Hoping to better understand the relationship between body size and mortality, Flegal led a study that ultimately revealed something many scientists—and certainly the public—did not expect: the annual deaths related to obesity tallied to just more than 100,000. More interesting still, people considered clinically “overweight” had a longer life expectancy than those who fell in the “normal” weight category. (So if you added the overweight and obese categories together like in previous studies, the total was under 26,000 deaths).

Her work should not have caused such a stir. It was consistent with other research and backed by the CDC (it even received a 2006 Charles C. Shepard Science Award, one of the agency’s most prestigious honors). Yet the study was met with a firestorm of doubt and criticism.

“People were preemptively contacting journalists saying that our article was rubbish,” Flegal says. “Our findings produced controversy because someone wanted a controversy.”

In this short documentary, Retro Report partners with Scientific American to examine how biases about body size can influence the questions scientists investigate and what information people accept as true.

Myths, assumptions and biases are persistent and well documented in the contentious realm of obesity research. Flegal says they are bolstered by societal weight stigma and the financial interests of the pharmaceutical and weight-loss industries. “The whole area of body weight and obesity has become very, very difficult to study objectively,” she explains. “There’s so much emotion, so many interests that are involved.”

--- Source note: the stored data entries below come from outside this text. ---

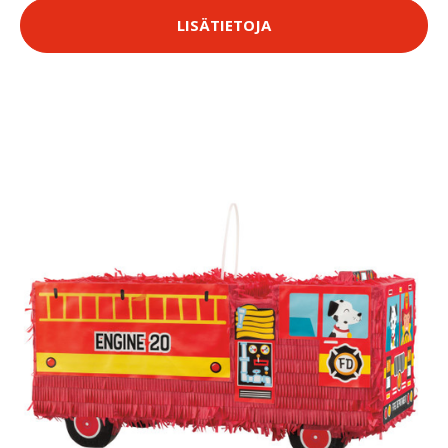
LISÄTIETOJA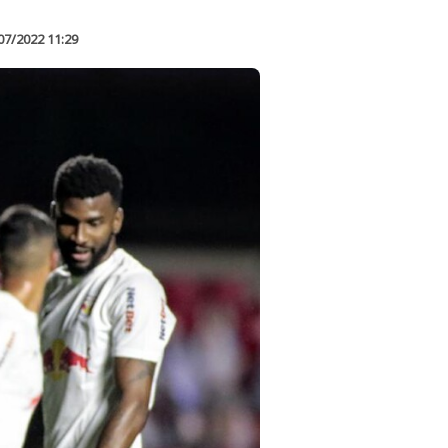
07/2022 11:29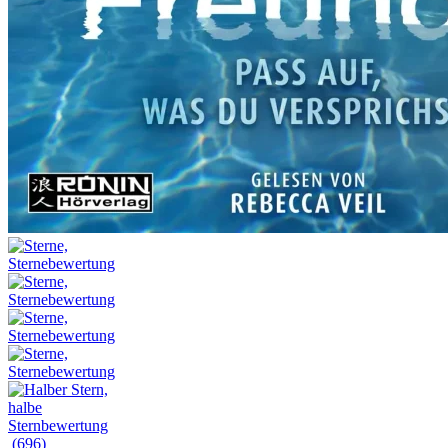
(696)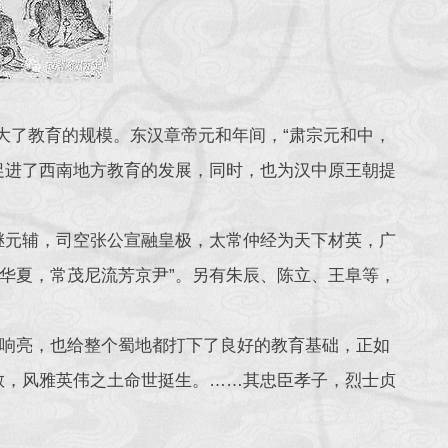
大了教育的规模。东汉章帝元和年间，“肃宗元和中，
促进了西南地方教育的发展，同时，也为汉中原王朝提
继元辅，司空张公宣融皇极，太常仲经为天下材英，广
华夏，常茂尼流芳京尹”。另有朱辰、陈立、王阜等，
响亮，也给整个蜀地都打下了良好的教育基础，正如
教，风雅英伟之土命世挺生。……其忠臣孝子，烈士贞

As an example of the stubbornness of ingrained beliefs about obesity, the infamous “300,000 deaths” statistic still lives on today despite the lack of supporting evidence. In the past year alone it has appeared in opinion pieces from the Hill, the Washington Post and a variety of local newspapers. (Most have cited a Web page by the West Virginia health department’s Health Statistics Center that has not been updated since 2003). It has also been referenced recently in top medical journalshealth manuals and even a congressional bill. Plus, it is a favorite of weight-loss centers across the country.

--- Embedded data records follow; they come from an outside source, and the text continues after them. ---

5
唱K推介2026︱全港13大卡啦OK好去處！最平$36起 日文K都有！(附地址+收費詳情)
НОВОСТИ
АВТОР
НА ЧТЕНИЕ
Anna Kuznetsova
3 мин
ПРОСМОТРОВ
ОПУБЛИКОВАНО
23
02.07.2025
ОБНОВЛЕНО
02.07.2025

“People are just more comfortable with a larger number—they prefer it to be larger,” Flegal suspects. “I don’t think discomfort itself should be a factor in science, but I think it has more of an effect than we might realize.”

Bias muddies the process of science. And in nutrition science and medicine, that bias can often equate to the idea that thinner is better, skinnier is healthier. And when results seem to contradict that preconceived notion, the findings are often qualified by the phrase “obesity paradox.”

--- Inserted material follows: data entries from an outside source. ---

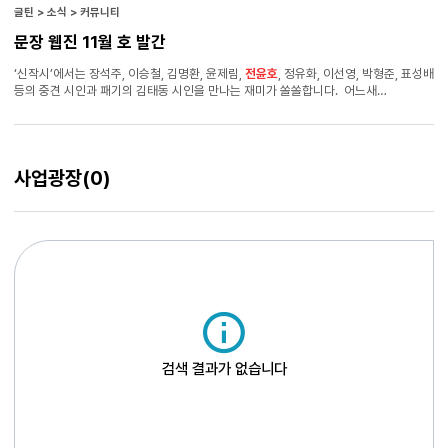
글틴 > 소식 > 커뮤니티
문장 웹진 11월 호 발간
‘신작시’에서는 장석주, 이승철, 김명환, 윤제림,
전윤호
, 정유화, 이선영, 박형준, 표성배
등의 중견 시인과 패기의 김태동 시인을 만나는 재미가 쏠쏠합니다. 어느새
11월입니다. 2006년도 이제 꼭 두어 달 정도 남은 것 같습니다. 1월이었을 때, 어떤
결심을 하고 어떤 다짐으로 올해를 시작했는지 지금은 잘 기억나지 않을 때이기도
합니다. 그러나 11월이 되니 처음과 똑같이 마지막을 마무리하라, 그러면 실패가
없으리라, 고 말했던 노자의 말이 생각납니다. 뜻 깊은 11월 보내시기 바랍니다. 문장
사업광장
(0)
웹진 바로가기
검색 결과가 없습니다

“You can report the same findings about obesity 100 times, and it can be called ‘unexpected’ every single time,” Flegal says. “It’s like, well, at what point would you change your mind and say this might be the expected result?”

So far this so-called paradox has been documented in several conditions, including heart disease, lung cancer, type 2 diabetes and stroke, among others. But the label of “obesity paradox” can often lead to disbelief around such results even though they present an opportunity to learn something new, says Bette Caan, a cancer researcher at Kaiser Permanente, who stumbled onto her own “paradox” in breast cancer.

“It’s human nature for people to find evidence that supports their belief,” Caan says. “We need to study where the data takes us.” Her own “unexpected findings” led to a discovery that could impact breast cancer patients across the nation: retaining muscle during treatment is far more important to survival than avoiding weight gain.

“We can’t be stuck in what we thought was true,” Caan says, “because then we’re never going to move the field forward.”